5  Automating Reporting Cycles

Chapter 4 connected AI to a database. You typed a question, the AI wrote SQL, and you got an answer. That works for one-off questions, but real work rarely stops at a single query.

A weekly sales report requires pulling data, charting it, writing a narrative, and assembling a deck. A quarterly review adds trend analysis, comparisons to targets, and an executive summary. Each step depends on the one before it. Doing this manually every week is exactly the kind of repetitive, multi-step work that AI can automate.

This chapter shows how agents chain those steps into a reporting pipeline — and how you can use your coding agent to build the whole thing.

5.1 From query to report

In Chapter 4, the Chinook query app answered questions one at a time. You asked “What are the top ten countries by revenue?” and got a table. Useful, but a stakeholder does not want a table — they want a slide deck with a chart, key findings, and a recommendation.

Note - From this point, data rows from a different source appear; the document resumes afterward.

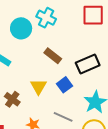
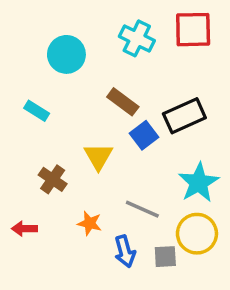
cyan cross: (46, 18) -> (137, 38), moved
blue square: (64, 85) -> (144, 135), moved

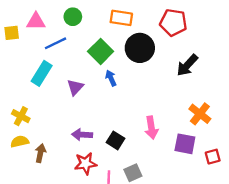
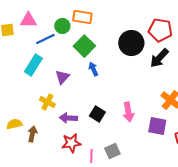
green circle: (73, 17) -> (62, 26), moved
orange rectangle: (121, 18) -> (82, 17), moved
red pentagon: (173, 23) -> (160, 30), moved
black circle: (140, 48) -> (131, 43), moved
yellow cross: (21, 116) -> (47, 102), moved
black square: (116, 140) -> (97, 114), moved

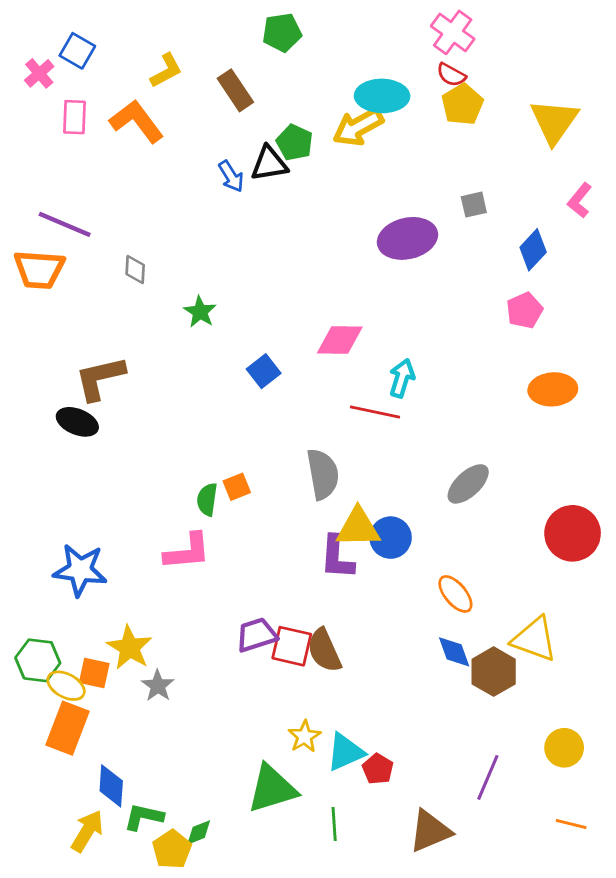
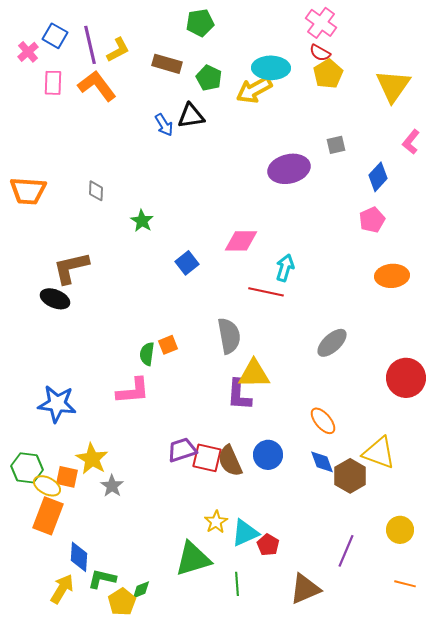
brown rectangle: (235, 90) -> (167, 64), turned -40
green pentagon: (295, 142) -> (209, 78), moved
purple line: (65, 224) -> (90, 45), moved, turned 54
blue circle: (391, 538) -> (268, 455), moved

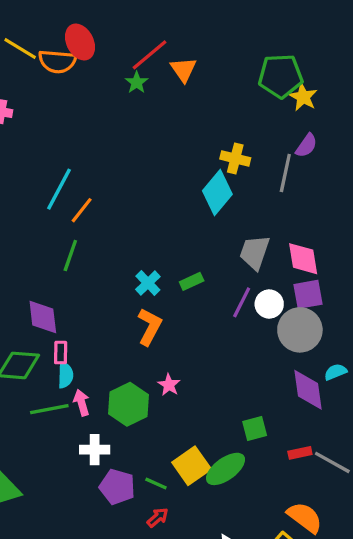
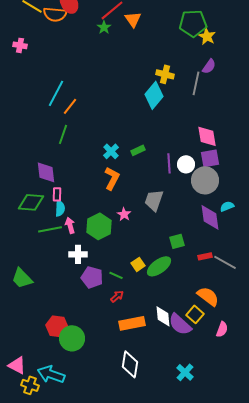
gray trapezoid: (255, 252) -> (154, 200), moved
purple line: (242, 302) -> (169, 163), turned -30
yellow square: (192, 466) -> (138, 264), size x0.6

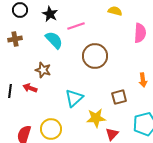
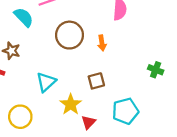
orange arrow: (143, 80) -> (102, 43), moved
yellow star: (96, 118) -> (71, 104), turned -30

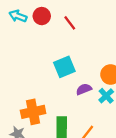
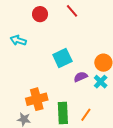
cyan arrow: (18, 16) -> (18, 40), moved
red line: (70, 23) -> (72, 11), moved

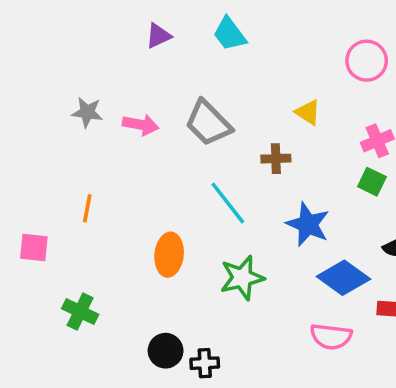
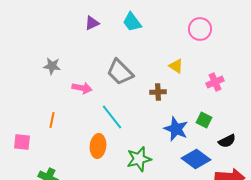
pink circle: (367, 61) -> (200, 29), moved
pink arrow: (141, 125) -> (82, 88), moved
green square: (372, 182) -> (204, 120), moved
cyan line: (228, 203) -> (112, 117), moved

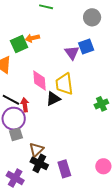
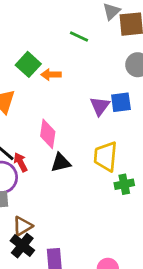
green square: (19, 44) -> (28, 64), moved, turned -36
yellow trapezoid: (64, 84) -> (106, 156), moved
red arrow: (25, 105) -> (21, 162), turned -32

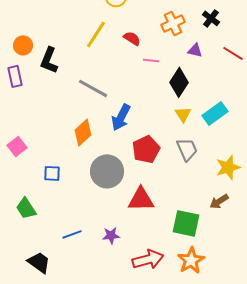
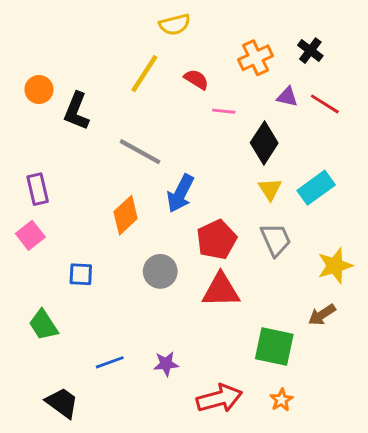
red line: (233, 53) -> (325, 104), moved
purple rectangle: (15, 76) -> (38, 189), moved
gray circle: (107, 171) -> (160, 271), size x0.7
red triangle: (141, 199) -> (221, 290), moved
orange star: (191, 260) -> (281, 400), size x0.6

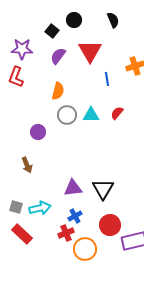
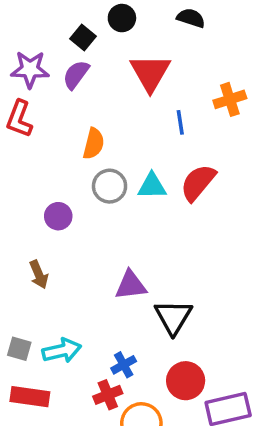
black semicircle: (113, 20) -> (191, 18), turned -49
purple semicircle: (58, 56) -> (76, 75), moved
red semicircle: (117, 113) -> (198, 183), size x1.6
purple triangle: (73, 188) -> (131, 285), moved
red rectangle: (22, 234) -> (30, 397), turned -35

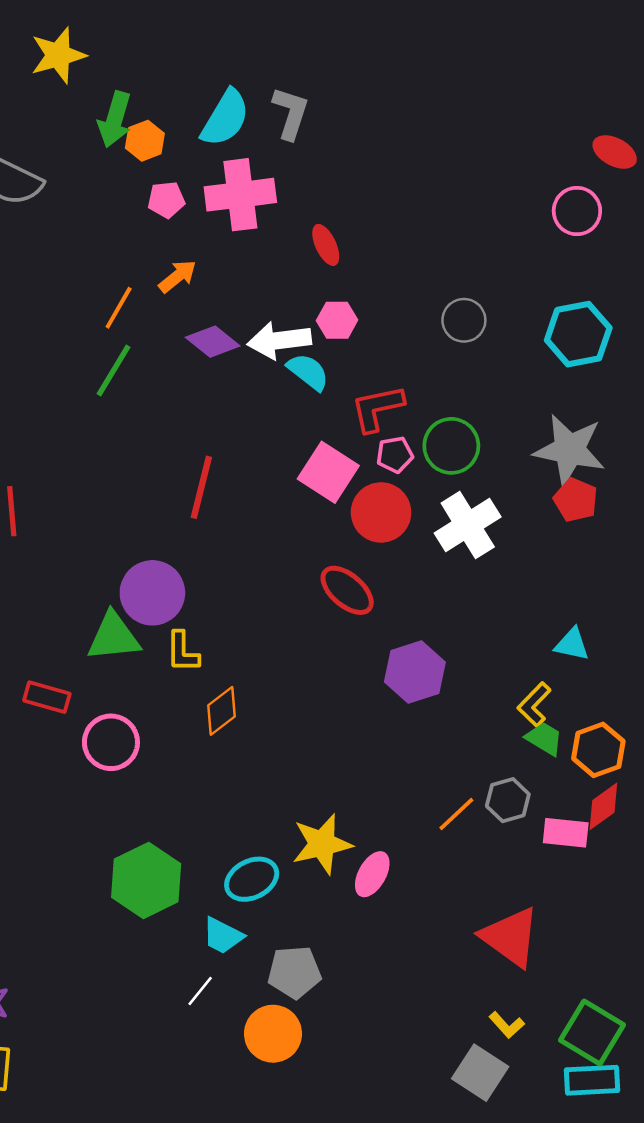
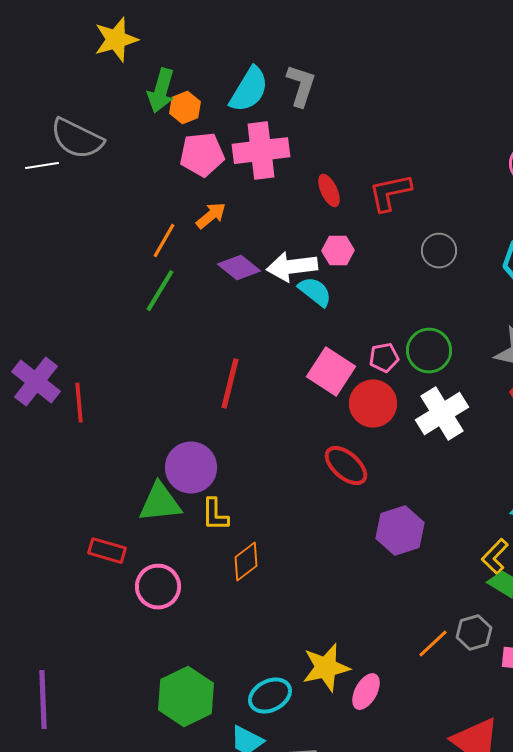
pink pentagon: (166, 200) -> (202, 155), size x1.5
red L-shape: (377, 408) -> (390, 193), moved

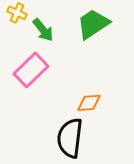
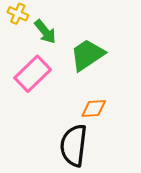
green trapezoid: (93, 24) -> (87, 55), moved

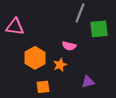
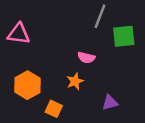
orange hexagon: (35, 58) -> (27, 85), moved
orange square: (43, 87) -> (54, 109), turned 32

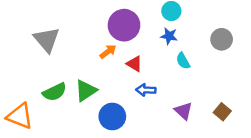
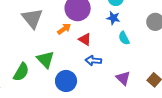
gray triangle: (47, 40) -> (32, 18), moved
green triangle: (86, 90) -> (45, 60), turned -42
green semicircle: (55, 92) -> (21, 72), moved, turned -36

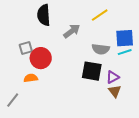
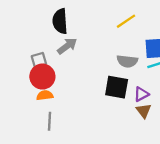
gray arrow: (72, 31) -> (67, 46), moved
red circle: (41, 58) -> (42, 77), moved
gray line: (13, 100) -> (49, 121), moved, turned -35

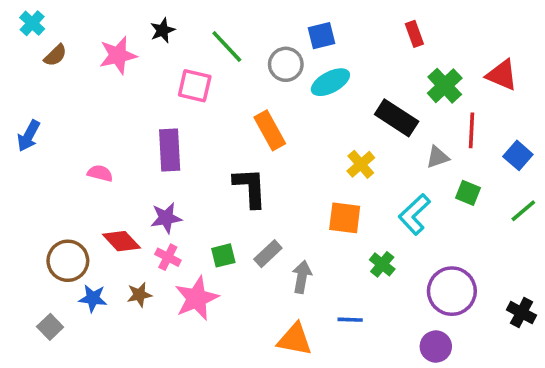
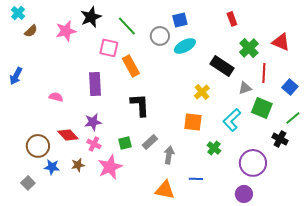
black star: (163, 30) -> (91, 17), size x1.5
orange rectangle: (270, 130) -> (131, 66), moved
green square: (468, 193) -> (262, 108), size x1.5
black cross: (522, 313) -> (280, 139), moved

Getting from a raw query to a finished report means executing a sequence of steps: run the SQL, transform the results, generate a visualization, write a summary, and assemble the output document. That sequence is a pipeline, and automating it is what agents do.

5.2 What is an agent?

An agent is an AI system that pursues a goal through a loop of planning, executing, observing, and iterating. The distinction from a chatbot is autonomy. A chatbot handles a single turn: you ask, it answers, and you decide what to do next. An agent handles multiple steps: it breaks the task down, calls tools in sequence, checks the results, and adjusts its approach — all from a single instruction.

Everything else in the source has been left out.